● Your objective:
Return each entry below exactly. Skip the images.

● Study material:
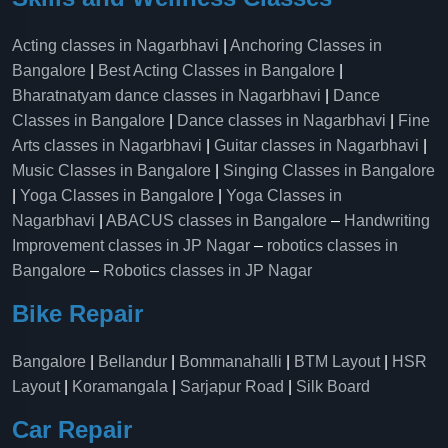
Acting classes in Nagarbhavi
|
Anchoring Classes in
Bangalore
|
Best Acting Classes in Bangalore
|
Bharatnatyam dance classes in Nagarbhavi
|
Dance
Classes in Bangalore
|
Dance classes in Nagarbhavi
|
Fine
Arts classes in Nagarbhavi
|
Guitar classes in Nagarbhavi
|
Music Classes in Bangalore
|
Singing Classes in Bangalore
|
Yoga Classes in Bangalore
|
Yoga Classes in
Nagarbhavi
|
ABACUS classes in Bangalore
–
Handwriting
Improvement classes in JP Nagar
–
robotics classes in
Bangalore
–
Robotics classes in JP Nagar
Bike Repair
Bangalore
|
Bellandur
|
Bommanahalli
|
BTM Layout
|
HSR
Layout
|
Koramangala
|
Sarjapur Road
|
Silk Board
Car Repair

● Exercise result:
Acting classes in Nagarbhavi
|
Anchoring Classes in
Bangalore
|
Best Acting Classes in Bangalore
|
Bharatnatyam dance classes in Nagarbhavi
|
Dance
Classes in Bangalore
|
Dance classes in Nagarbhavi
|
Fine
Arts classes in Nagarbhavi
|
Guitar classes in Nagarbhavi
|
Music Classes in Bangalore
|
Singing Classes in Bangalore
|
Yoga Classes in Bangalore
|
Yoga Classes in
Nagarbhavi
|
ABACUS classes in Bangalore
–
Handwriting
Improvement classes in JP Nagar
–
robotics classes in
Bangalore
–
Robotics classes in JP Nagar
Bike Repair
Bangalore
|
Bellandur
|
Bommanahalli
|
BTM Layout
|
HSR
Layout
|
Koramangala
|
Sarjapur Road
|
Silk Board
Car Repair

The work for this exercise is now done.